36

518 63 62
                                    

Sono passati esattamente nove giorni da quando ho scoperto che mio padre è ancora vivo.

Lo so bene, perché li ho trascorsi tutti a cercarlo, a trovare le prove che quanto mi ha detto Stefano sia la realtà, ma ho fallito miseramente per nove volte di fila, per tutti e nove i giorni.

Ho richiamato il mio ex la mattina dopo aver avuto quella chiamata traumatizzante, anche sotto consiglio di Jordan che, nonostante non conosca effettivamente l'intera faccenda, ci ha tenuto lo stesso a raggiungermi dopo aver fatto tutte le domande del caso, per accertarsi che non mi fossi agitata un'altra volta. Non gliel'ho detto, ma mi ha fatto bene distrarmi con la sua compagnia dopo quella telefonata.

Le domande che ho posto a Stefano sono state quelle che, se avessi mantenuto la lucidità mentale e il sangue freddo il giorno prima, avrei dovuto semplicemente fargli per cominciare a capirci qualcosa riguardo questa assurda faccenda.

Come ha scoperto che mio padre è in città? Lo ha visto, ne ha le prove?

Le sue risposte, seppure siano state evasive, perché ha capito perfettamente quanto le sue parole mi abbiano fatto male e credo si sentisse in colpa per questo, sono state sufficienti e non allo stesso tempo.

Mi ha detto di non averlo visto in faccia ma, prendendosi qualcosa da bere mentre era in città nei giorni scorsi, in un bar che crede si chiamasse Zofi o Zafi e che ho capito essere il bar Zafir, ha sentito il barista chiedere a un certo cliente di vecchia data che, a quanto pare, non si vedeva da un po' da quelle parti, cosa volesse bere. Quest'uomo si chiamava Leo, Leo Di, il soprannome che avevano affibbiato a mio padre negli ultimi tempi, quando trascorreva le sue giornate a bere in quel locale da quattro soldi.

Mi ha anche detto che all'inizio non ci ha fatto caso e che solo dopo, rammentando i miei racconti, ha capito di aver già sentito quel nome.

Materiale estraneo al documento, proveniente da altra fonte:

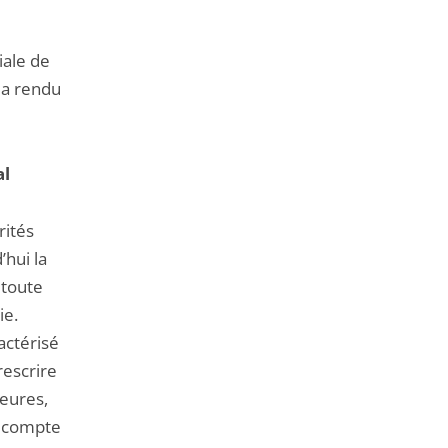
iale de
, a rendu
al
rités
’hui la
 toute
ie.
actérisé
rescrire
heures,
t compte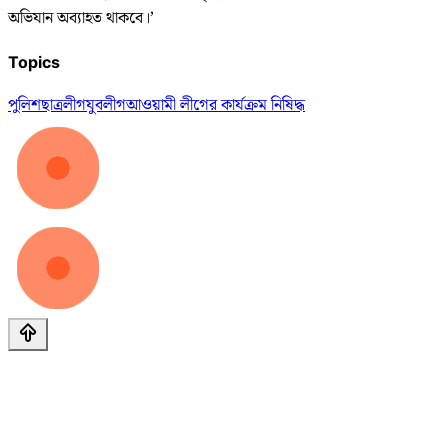
অভিযান অব্যাহত থাকবে।’
Topics
পুলিশ
ছাত্রলীগ
যুবলীগ
আওয়ামী লীগের কার্যক্রম নিষিদ্ধ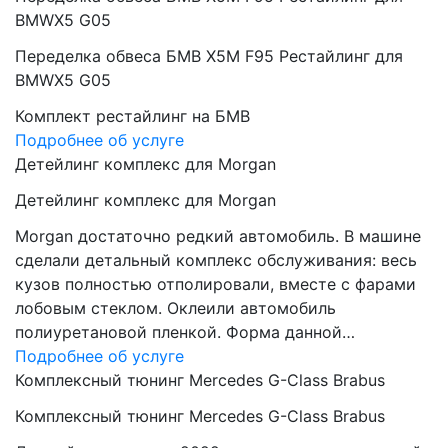
BMWX5 G05
Переделка обвеса БМВ Х5М F95 Рестайлинг для
BMWX5 G05
Комплект рестайлинг на БМВ
Подробнее об услуге
Детейлинг комплекс для Morgan
Детейлинг комплекс для Morgan
Morgan достаточно редкий автомобиль. В машине
сделали детальный комплекс обслуживания: весь
кузов полностью отполировали, вместе с фарами
лобовым стеклом. Оклеили автомобиль
полиуретановой пленкой. Форма данной…
Подробнее об услуге
Комплексный тюнинг Mercedes G-Class Brabus
Комплексный тюнинг Mercedes G-Class Brabus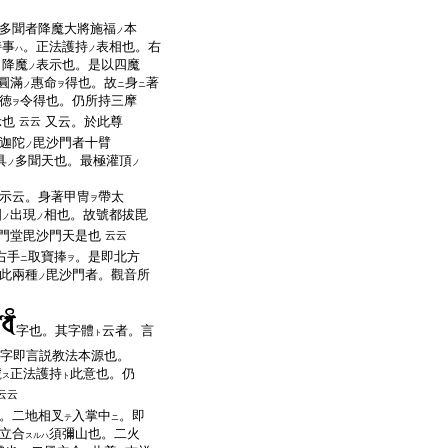
多聞者降魔大將施福
本
ノ
持事
。正法護持
表相也。右
ハ
ノ
。降魔
表示也。是以四魔
ノ
圓滿
惠命
得也。故
身
著
ノ
ヲ
ニ
ニ
徳
令得也。仍所持三摩
ヲ
示也
又云。於此尊
云云
迦陀
毘沙門者十臂
ノ
具
多聞天也。最極灌頂
ノ
ノ
示云。身著甲冑
帶太
ヲ
國
出現
相也。故號都拔毘
ノ
ノ
門堂毘沙門天是也
云云
右手
取寶捧
。是即北方
ニ
ヲ
此兩種
毘沙門者。觀音所
ノ
字也。其字體
云者。言
ト
字即言説教法本源也。
號
正法護持
此意也。仍
ス
ト
云云
。二地相叉
入掌中
。即
テ
ニ
立合
須彌山也。二火
スルハ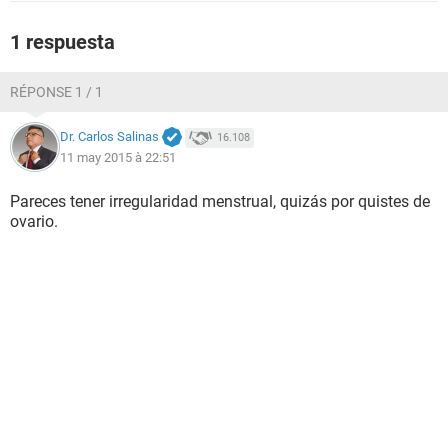
1 respuesta
RÉPONSE 1 / 1
Dr. Carlos Salinas
16.108
11 may 2015 à 22:51
Pareces tener irregularidad menstrual, quizás por quistes de
ovario.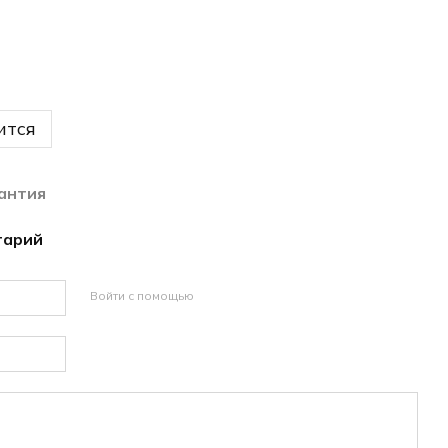
ится
антия
тарий
Войти с помощью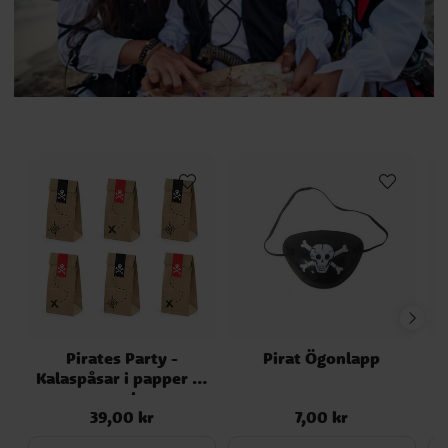
Pirates Party -
Pirat Ögonlapp
Kalaspåsar i papper 6-
pack
39,00 kr
7,00 kr
Pris
:
39,00 kr
Pris
:
7,00 kr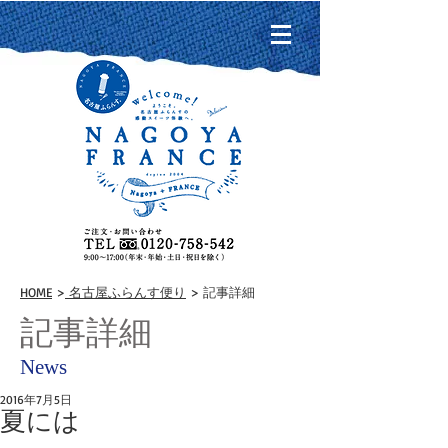
HOME
>
名古屋ふらんす便り
> 記事詳細
記事詳細
News
2016年7月5日
夏には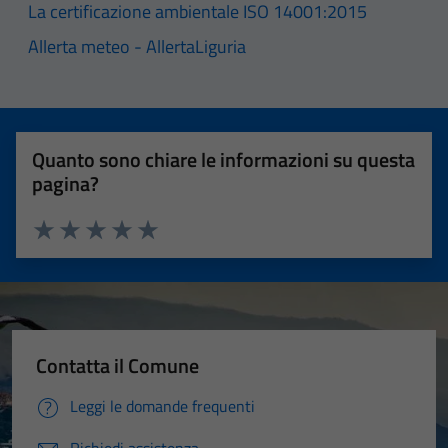
La certificazione ambientale ISO 14001:2015
Allerta meteo - AllertaLiguria
Quanto sono chiare le informazioni su questa
pagina?
Valuta 1 stelle su 5
Valuta 2 stelle su 5
Valuta 3 stelle su 5
Valuta 4 stelle su 5
Valuta 5 stelle su 5
Contatta il Comune
Leggi le domande frequenti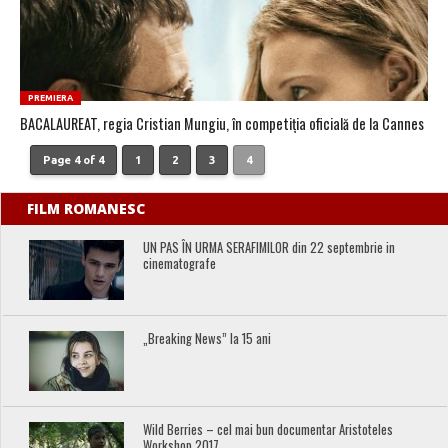
PREMIERA
BACALAUREAT, regia Cristian Mungiu, în competiţia oficială de la Cannes
Page 4 of 4
1
2
3
4
FILM ROMANESC
UN PAS ÎN URMA SERAFIMILOR din 22 septembrie in
cinematografe
„Breaking News” la 15 ani
Wild Berries – cel mai bun documentar Aristoteles
Workshop 2017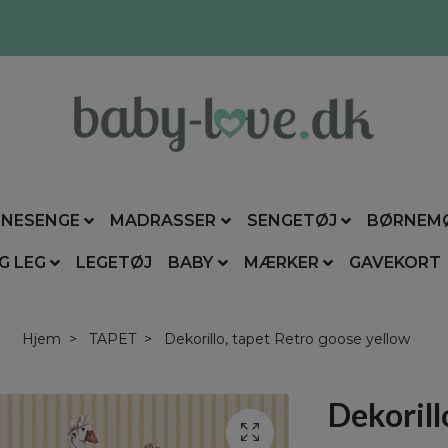
NESENGE
MADRASSER
SENGETØJ
BØRNEM
G LEG
LEGETØJ
BABY
MÆRKER
GAVEKORT
Hjem
TAPET
Dekorillo, tapet Retro goose yellow
Dekorill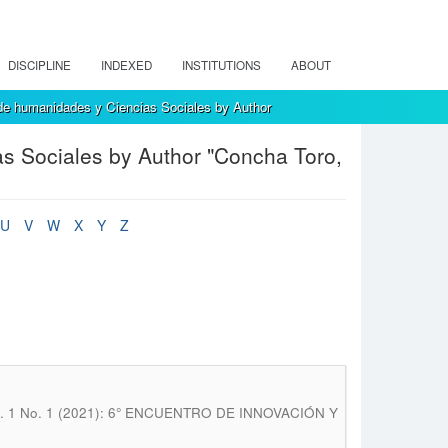
DISCIPLINE
INDEXED
INSTITUTIONS
ABOUT
de humanidades y Ciencias Sociales by Author
s Sociales by Author "Concha Toro,
U
V
W
X
Y
Z
 Vol. 1 No. 1 (2021): 6° ENCUENTRO DE INNOVACIÓN Y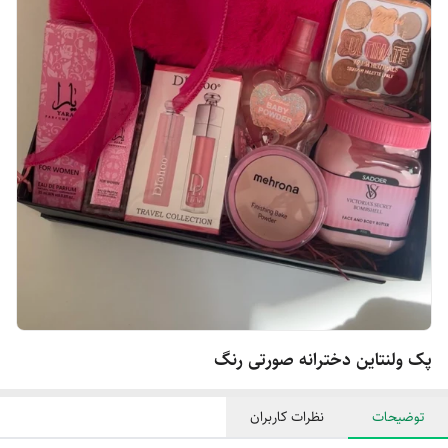
پک ولنتاین دخترانه صورتی رنگ
توضیحات
نظرات کاربران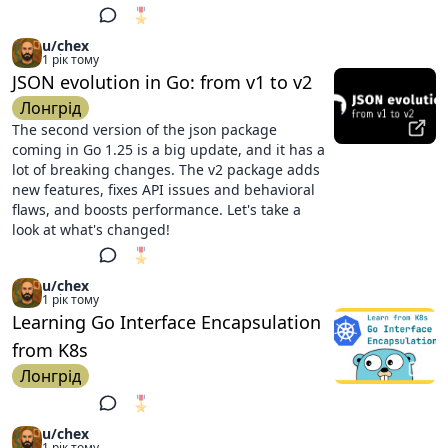
🎖️
1
u/chex
1 рік тому
JSON evolution in Go: from v1 to v2
Лонгрід
The second version of the json package
coming in Go 1.25 is a big update, and it has a
lot of breaking changes. The v2 package adds
new features, fixes API issues and behavioral
flaws, and boosts performance. Let's take a
look at what's changed!
🎖️
1
u/chex
1 рік тому
Learning Go Interface Encapsulation
from K8s
Лонгрід
🎖️
1
u/chex
1 рік тому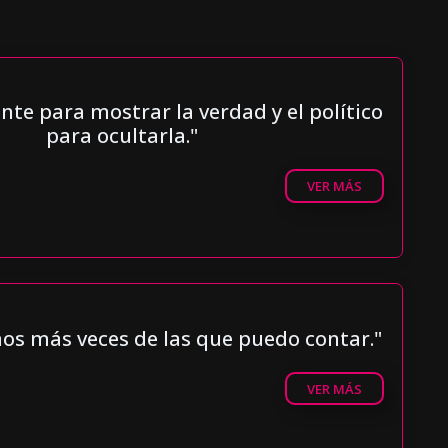
)
ente para mostrar la verdad y el político
para ocultarla."
VER MÁS
s más veces de las que puedo contar."
VER MÁS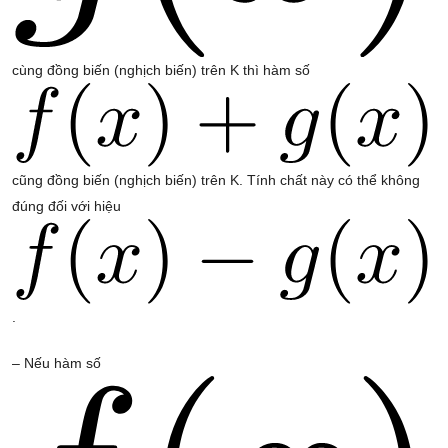
cùng đồng biến (nghịch biến) trên K thì hàm số
cũng đồng biến (nghịch biến) trên K. Tính chất này có thể không
đúng đối với hiệu
.
– Nếu hàm số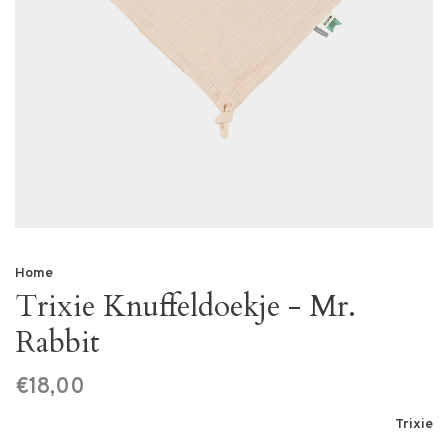
Home
Trixie Knuffeldoekje - Mr.
Rabbit
€18,00
Trixie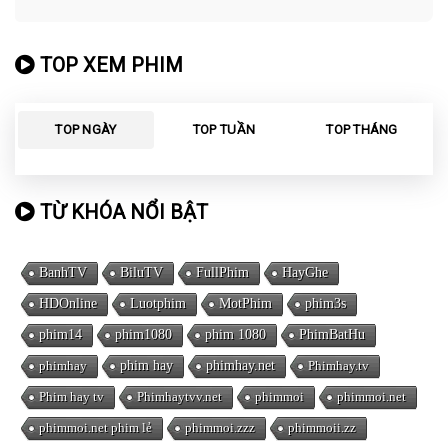
TOP XEM PHIM
TOP NGÀY
TOP TUẦN
TOP THÁNG
TỪ KHÓA NỔI BẬT
BanhTV
BiluTV
FullPhim
HayGhe
HDOnline
Luotphim
MotPhim
phim3s
phim14
phim1080
phim 1080
PhimBatHu
phimhay
phim hay
phimhay.net
Phimhay.tv
Phim hay tv
Phimhaytvv.net
phimmoi
phimmoi.net
phimmoi.net phim lẻ
phimmoi.zzz
phimmoii.zz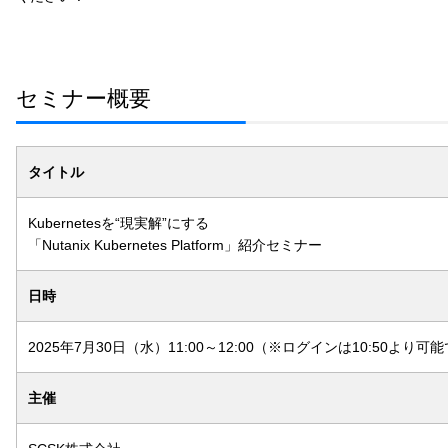
セミナー概要
タイトル
Kubernetesを“現実解”にする
「Nutanix Kubernetes Platform」紹介セミナー
日時
2025年7月30日（水）11:00～12:00
（※ログインは10:50より可
主催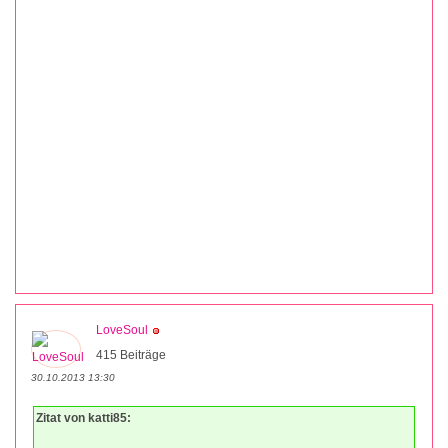
LoveSoul
415 Beiträge
30.10.2013 13:30
Zitat von katti85:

Queste parole mi hanno ricordato di quello che abbiamo passato insieme, di quanto io mi sia fidata di lui e di quello che è successo dopo. Adesso, anche se abbiamo distrutto ogni cosa bella che c'è stata tra noi, il fatto che egli sappia tutta la mia storia, mi fa riflettere sul fatto che c'è stato un momento, uno solo, in cui ho creduto anche io di conoscere completamente una persona e mi sono fidata ciecamente, raccontandole tutto di me. E adesso mi chiedo se un giorno, qualcun altro mi farà cambiare un'altra volta idea e sarà la persona che vorrò conoscere sul serio, quella di cui mi fiderò fino alla fine, proprio come ho fatto con Stefano. Solo che, questa fine, con quest'ultimo, è stata fin troppo vicina.

Io e Jordan abbiamo parlato tanto dopo la chiamata avuta con Stefano. Non di mio padre – anche se ho cominciato ad accennargli qualcosa, ma francamente desidero trascorrere il tempo insieme a lui distraendomi dai miei problemi, perciò continua a non sapere molto a riguardo – e ho scoperto che anche quando tra noi calano i silenzi imbarazzanti, non è per niente imbarazzante. Semplicemente, restiamo ad ascoltarlo, sorridendoci  oppure godendoci la pace che c'è in quel momento.

Apprezzo molto che mi stia vicino anche se non conosce quello che sto attraversando e non credo di poterlo mai ringraziare abbastanza per questo.

Dopo quel giorno negli spogliatoi, non ha più provato a baciarmi, anche se ci ho ripensato almeno un migliaio di volte e da ognuna di queste traevo una conclusione diversa rispetto alla precedente.

Prima conclusione, la più quotata al momento: ho sbagliato a sottrarmi, forse avrei dovuto lasciarlo fare.

Seconda conclusione: ho fatto bene a non permettergli di baciarmi, anche perché in quel momento non avrei dato la giusta importanza all'accaduto e avremmo rischiato di perdere la nostra amicizia.